There are a few different ways to measure hot tub sizes and shapes: by dimensions, by volume or by the number of people that the hot tub can accommodate. For example, you might think a two person hot tub would be a compact choice, but some designs allow more room to spread out or recline. So, even if a hot tub seats two or four people, be sure to refer to other measurements as well.
When it comes to hot tub shapes, designs include triangular corner hot tubs, round tubs, square tubs and oval-shaped spas. The shape you select will be a matter of preference, but it is worth noting that corner hot tubs are a great option for maximizing space.
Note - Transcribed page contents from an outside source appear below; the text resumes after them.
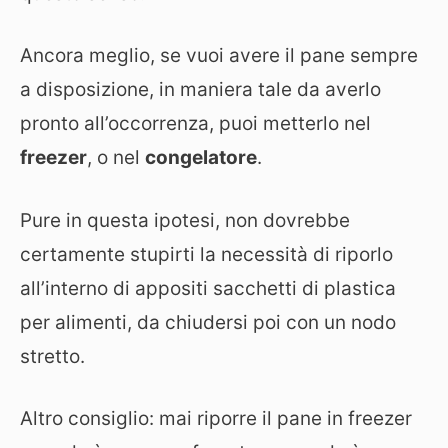
Ancora meglio, se vuoi avere il pane sempre
a disposizione, in maniera tale da averlo
pronto all’occorrenza, puoi metterlo nel
freezer
, o nel
congelatore
.
Pure in questa ipotesi, non dovrebbe
certamente stupirti la necessità di riporlo
all’interno di appositi sacchetti di plastica
per alimenti, da chiudersi poi con un nodo
stretto.
Altro consiglio: mai riporre il pane in freezer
Hot tub jets are a crucial feature that improves every spa experience with a water massage that can soothe sore muscles and improve circulation. Assess the number and placement of jets in a hot tub, as well as the specific types you like, because they will greatly impact performance.
The specific names for jets may vary between brands, and many brands even have their own specialized jets, but keep an eye out for the following basic types:
Remember that more jets don’t always mean better performance. Type and placement varies widely and these factors are just a matter of preference, so choose what you would enjoy most.
The hot tub’s exterior, which is called a cabinet, is an important feature both for general appearance and because it protects the hot tub from the elements. Hot tub cabinets come in a range of designs from wood or faux wood panels to plastic and polyethylene. All are designed to be durable options for outdoor use, so select the one that fits best with your space.
The interior of a spa is typically made of acrylic, which comes in a range of different colors. Popular options include grey, blue, or black, pearlescent hues, imitation marble patterns, and speckled designs. Inflatable hot tub options use more flexible materials and may feature interiors made of PVC fabric, vinyl or rubber instead.
Aside from the core features of your spa, you may also want a few extra built-in perks. Many hot tubs come with features such as color changing lights, integrated stereos, or waterfalls and fountains to aid in water recirculation. All of these can add further relaxing elements to help you get the most out of your hot tub.
Additionally, you will also need a few accessories to keep your hot tub clean, safe and running smoothly. Be sure to purchase a hot tub cover to keep the water free of debris such as leaves or bugs and, if there are any children in your home, consider a child safety lock. It is also helpful to stock up on supplies such as chlorine, bromine or other water purifying additives to keep the water in good shape and ready for use.